Emory Report

Feb. 22, 1999

 Volume 51, No. 21

Adding up preoccupations about color, race in literature

The class listed in Emory's spring course atlas as "The Calculus of Color" might at first sound like an art class on color theory, but instructor Cassandra Jackson intends for her class to explore mulatto figures and miscegenation in 19th and 20th century American literature.

The course takes its title from a chapter in Werner Sollors' book, Neither Black Nor White, a thematic exploration of biracial characters in European and American literature.

Jackson said students were drawn to the course for specific reasons. "A number of my students felt as though biracial people are very much a part of American culture and history, yet they hold an invisible space. Personal history also had an influence. A few are biracial or have a biracial parent. The students work hard and are really committed. Many of them feel a personal investment in the class because they see race issues as relevant to their lives."

She and her class of 31 undergraduates are not only reading mulatto fiction but tracing conversations that emerged among 19th century African-American and white writers. "They frequently knew and read each other. I want to consider intertextual relationships that were part of a larger conversation about race."

Both black and white 19th century writers used mulatto figures in anti-slavery fiction to humanize blacks. They also wrote to each other. They were very concerned about the black community and the place of blacks in America before and after the Civil War. "The rise in racism at the turn of the century also motivated white authors who might not have experimented with biracial characters to explore race relations through mulatto figures," Jackson explained. "William Dean Howells, a white male writer, centered An Imperative Duty around a mixed race figure. Literature became a tool to talk about relationship problems."

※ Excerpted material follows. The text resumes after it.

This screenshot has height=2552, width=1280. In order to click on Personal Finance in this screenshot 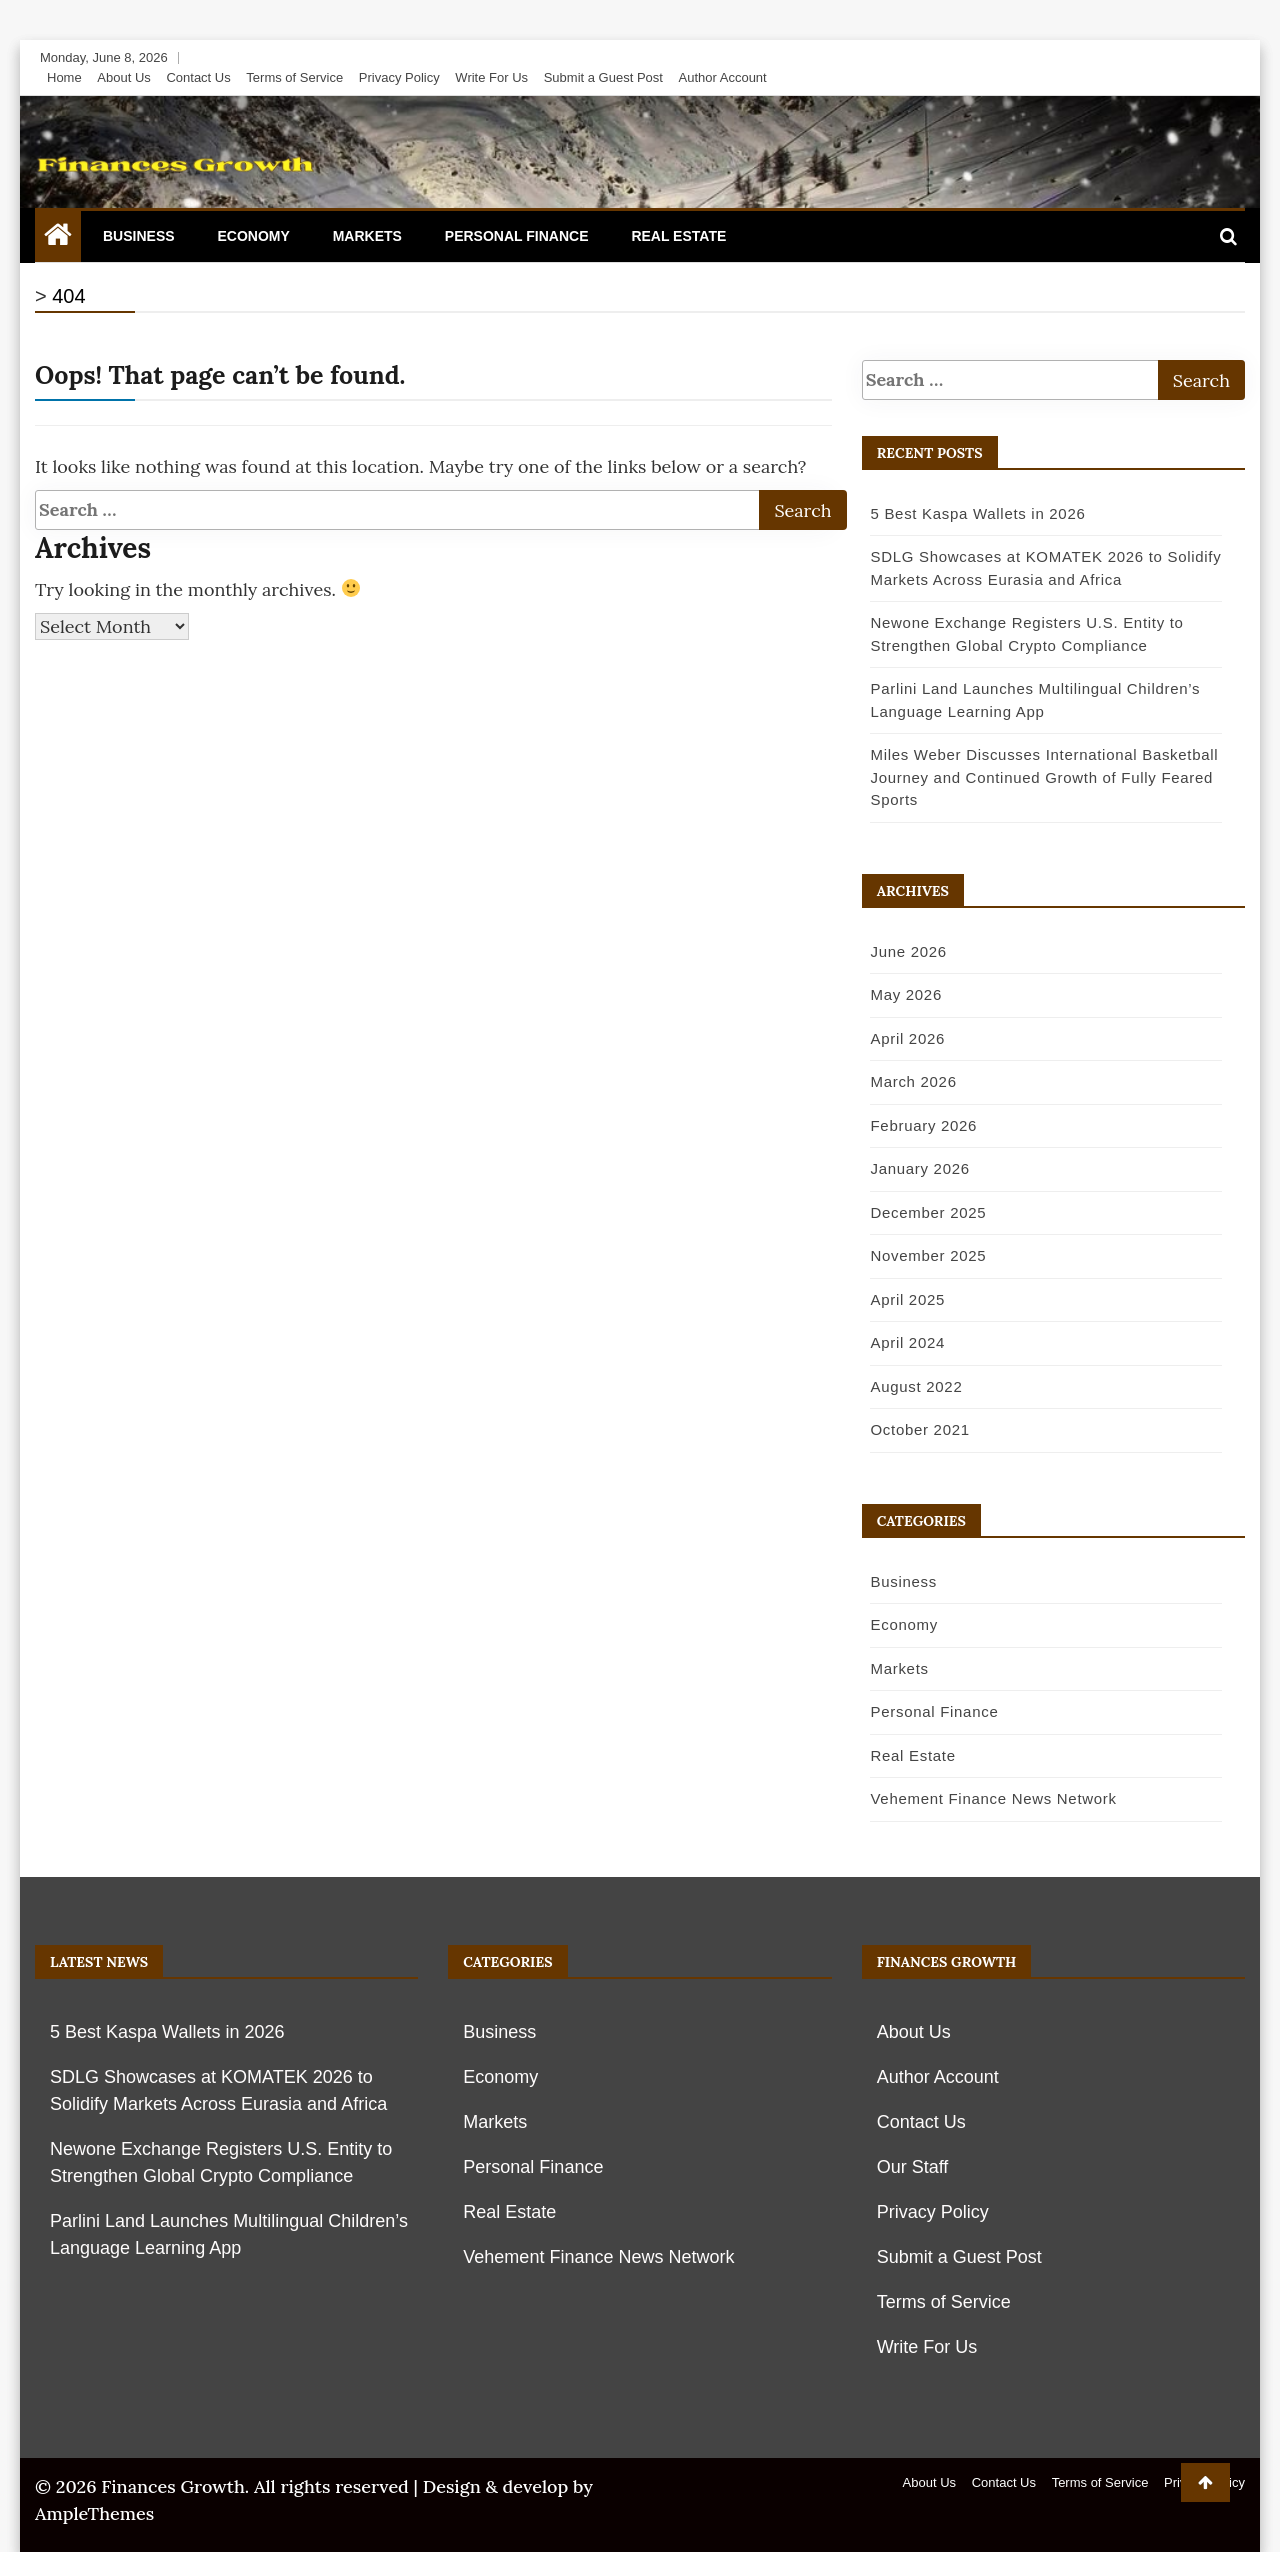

The psychology of color is complex. Some writing from the period typified a genre of racialized pornography. For example, in Richard Hildreth's novel, The White Slave, slavery became the context within which both the writer and reader could indulge in racialized fantasy. "In class we are discussing what it means to represent these people as passionate and sexual in the 19th century," Jackson said. "Some of the passages are titillating-they are pornographic in that sense. They also teach us about cultural perspectives of that time."

As racial constructs, mulatto characters represent not only the rapport between races but a concession to traditional Eurocentric conceptions of beauty. Other ideas Jackson will explore with her class include a preoccupation with "passing," race propaganda and tabloid tactics in fictional writing about mixed-race characters.

This past fall Jackson taught a course on representations of slavery in 20th century African-American literature. In 1997 she introduced Emory students to the portrayal of female life in turn-of the-century novels and the significance of popular culture in America. She's been published in The Oxford Companion to African-American Literature, and her writing will be included in the upcoming Cambridge Guide to Women's Literature.

Next month, at the Collegium for African-American Research Conference in Muenster, Germany, Jackson will present the paper "Tools of Resistance: Mulatto Figures in Frances E.W. Harper's Minnie's Sacrifice and Thomas Detter's The Octoroon of Cuba."

Jackson received her BA in English from Spelman College in 1994. "It was while reading texts like Clotel and different anti-slavery tracts that I discovered many biracial characters. I began wondering what role they played in the anti-slavery movement. I'm interested in how literature affects culture. I wanted to investigate what these characters meant in the context of African-American literature and life."

Jackson's dissertation, "Barriers Between Us: Re-examining Mulatto Figures in American Fiction from 1826-1903," questions the notion of the 'tragic mulatto' and explores mulatto figures as vehicles of social, cultural and political ideas in American literature, beginning with James Fenimore Cooper's Last of the Mohicans and concluding with Pauline Hopkins' Of One Blood.